In fact, Berkeley City Hall is being run a lot like a jobs program for city workers. At the May 6 workshop, Budget Manager Vesely said that Berkeley balanced its budget between 2003 and 2006 by making $20 million in cuts, mainly by eliminating almost 150 positions from the city workforce. During the 2006 mayoral and council campaigns, we heard a lot about those cuts. What we didn’t hear was what Vesely further observed: The 150 positions that got the ax were almost all empty. “You could probably count on the fingers of one hand” the number of city employees who were actually laid off, she told the council. Her tone suggested that this should be regarded as a major achievement. 

And so it should—if you think the needs of city staff ought to come before those of the citizenry. Here’s a different view: Municipal budgets should reflect the purpose of democratic government, which is to benefit the general welfare. In deciding what to cut, the council and the city manager should have asked, what will best serve the public at large?—not how can we ensure that the maximum number of current staff stay on the city’s payroll? 

The prioritization of staff welfare partly reflects the larger community’s admirable solicitude for workers and the organizations that represent them. It’s one thing, however, to defend Berkeley Bowl employees’ right to organize a union or Berkeley Honda machinists’ right to fair treatment and quite another to advocate raises for city staffers whose salaries already average upwards of $98,000 a year. 

Indeed, the council’s commitment to working people is highly selective. As Dave Blake recently noted in these pages, Mayor Bates and his allies on the council refused to defend workers’ rights to join a union at the forthcoming West Berkeley Bowl, owned by the notoriously anti-union Glen Yasuda. 

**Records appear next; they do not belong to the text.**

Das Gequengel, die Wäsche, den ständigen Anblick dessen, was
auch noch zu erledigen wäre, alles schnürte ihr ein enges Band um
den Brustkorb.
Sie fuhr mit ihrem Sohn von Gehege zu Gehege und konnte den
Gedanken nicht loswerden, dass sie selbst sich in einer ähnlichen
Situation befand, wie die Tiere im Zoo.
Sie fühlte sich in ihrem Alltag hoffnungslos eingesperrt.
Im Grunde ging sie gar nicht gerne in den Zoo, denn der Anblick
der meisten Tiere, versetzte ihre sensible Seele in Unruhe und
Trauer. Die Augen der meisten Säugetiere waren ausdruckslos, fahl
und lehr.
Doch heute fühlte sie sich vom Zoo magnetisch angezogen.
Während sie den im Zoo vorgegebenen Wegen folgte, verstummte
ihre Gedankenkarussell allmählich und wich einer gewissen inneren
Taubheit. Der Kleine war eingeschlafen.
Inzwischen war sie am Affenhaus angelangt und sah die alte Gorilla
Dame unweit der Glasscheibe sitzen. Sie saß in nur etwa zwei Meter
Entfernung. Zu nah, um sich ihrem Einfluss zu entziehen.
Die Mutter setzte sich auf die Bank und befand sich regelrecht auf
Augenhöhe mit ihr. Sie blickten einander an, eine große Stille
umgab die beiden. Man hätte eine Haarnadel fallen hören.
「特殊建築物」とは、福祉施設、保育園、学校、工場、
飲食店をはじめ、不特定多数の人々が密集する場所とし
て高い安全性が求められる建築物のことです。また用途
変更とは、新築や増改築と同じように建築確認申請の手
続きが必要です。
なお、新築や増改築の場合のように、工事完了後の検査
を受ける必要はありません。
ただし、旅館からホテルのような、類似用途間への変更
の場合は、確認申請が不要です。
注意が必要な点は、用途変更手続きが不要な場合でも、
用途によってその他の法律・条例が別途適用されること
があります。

The council’s deference to city unions, and above all to the unions representing the city’s police and firefighters, reflects something besides solicitude for workers’ rights: the electeds’ fear of losing their seats. Unlike the workers at Berkeley Honda or the Berkeley Bowl, Berkeley police and firefighters have lots of money and clout. Cross them, and come election time, they’ll pay you back by withholding their endorsements and flooding your constituents’ mailboxes and voicemails with claims that you’re soft on public safety. 

The fear-mongering has already begun, with the city’s blessing: The city-funded Berkeley voter survey conducted on May 13-15 asked whether respondents would “approve a new parcel tax of $90 per year on the average homeowner to prevent rotating fire station closures, enhance existing emergency medical service response, increase the number of stations that are staffed with paramedics, establish compatible emergency communication systems between public safety responders in the Bay Area and improve community disaster preparedness.” 

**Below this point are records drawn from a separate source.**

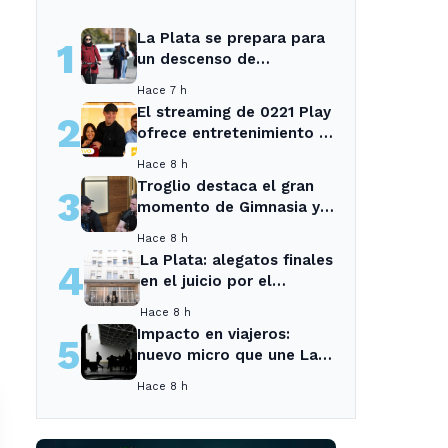
La Plata se prepara para
1
un descenso de
temperaturas tras el
Hace 7 h
intenso temporal de hoy
El streaming de 0221 Play
2
ofrece entretenimiento y
noticias para los vecinos
Hace 8 h
de La Plata y Ensenada.
Troglio destaca el gran
3
momento de Gimnasia y
revela su mayor
Hace 8 h
desilusión como
La Plata: alegatos finales
4
entrenador
en el juicio por el
asesinato de una
Hace 8 h
empleada en el trabajo
Impacto en viajeros:
5
nuevo micro que une La
Plata con el interior no
Hace 8 h
recogerá pasajeros en un
tramo específico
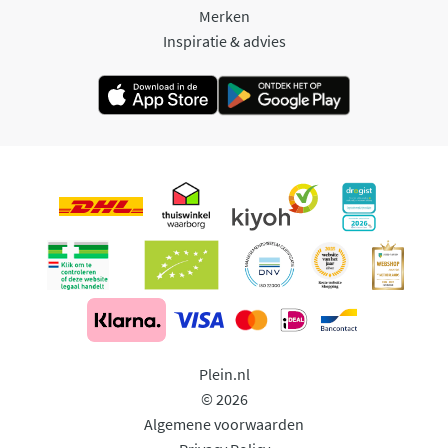
Merken
Inspiratie & advies
Plein.nl
© 2026
Algemene voorwaarden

Initially 62 percent of the respondents said or leaned toward yes. When the questioner added that “[e]mergency medical responses account for two-thirds of service calls for the Fire Department, with the highest level of care and intervention delivered by a paramedic,” and that “currently paramedics are stationed at only three of the seven fire stations,” the yeas went up to 66 percent, verging on the two-thirds vote necessary to pass new taxes. 

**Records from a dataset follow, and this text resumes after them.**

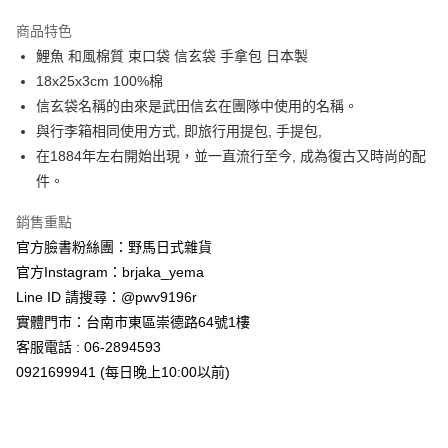
3 期 0 利率 每期
NT$233
21家銀行
商品特色
合作金庫商業銀行
第一商業銀行
超商取貨付款
鯉魚 和風棉質 束口袋 信玄袋 手拿包 日本製
華南商業銀行
彰化商業銀行
18x25x3cm 100%棉
LINE Pay
上海商業儲蓄銀行
台北富邦商業銀行
國泰世華商業銀行
兆豐國際商業銀行
信玄袋名稱的由來是武田信玄在團隊中使用的名稱。
Apple Pay
臺灣中小企業銀行
台中商業銀行
與行李箱相同使用方式, 即旅行用提包, 手提包,
匯豐（台灣）商業銀行
華泰商業銀行
在1884年左右開始出現，並一直流行至今, 成為復古又時尚的配
街口支付
聯邦商業銀行
遠東國際商業銀行
件。
元大商業銀行
永豐商業銀行
悠遊付
玉山商業銀行
星展（台灣）商業銀行
銷售重點
台新國際商業銀行
中國信託商業銀行
Google Pay
官方臉書粉絲團：野馬日式雜貨
台灣樂天信用卡公司
ATM付款
官方Instagram：brjaka_yema
Line ID 請搜尋：@pwv9196r
運送方式
實體門市：台南市東區崇德路64號1樓
客服電話 : 06-2894593
全家取貨付款
0921699941 (每日晚上10:00以前)
每筆NT$65，滿NT$999(含以上)免運費
付款後全家取貨
每筆NT$65，滿NT$999(含以上)免運費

At the council’s May 20 meeting, the pollster averred that the questioner’s additional remarks about the paramedics constituted “unbiased information” and “representative facts.” Representative of what? City officials’ desire to hide their pandering and recklessness from the public? Needless to say, survey respondents heard not a word about the firefighters’ (or police’s) recent raises, the city’s 15-year, $12 million annual subsidy of UC or any of the council’s other extravagances. 

It now seems likely that a Fire and Disaster Preparedness Tax on the November ballot, as well as a Pools Bond and a Library Seismic Safetey Bond, will appear on the ballot. Given the Bates administration’s contempt for public process and open government—aptly symbolized by the mayor’s privatization of his latest State of the City address—there’s no reason to expect that City Hall will supply voters with truly unbiased information about Berkeley’s money troubles. This year, as in 2004, when the four city tax measures on the ballot went down to defeat, the truth will have to come from the community.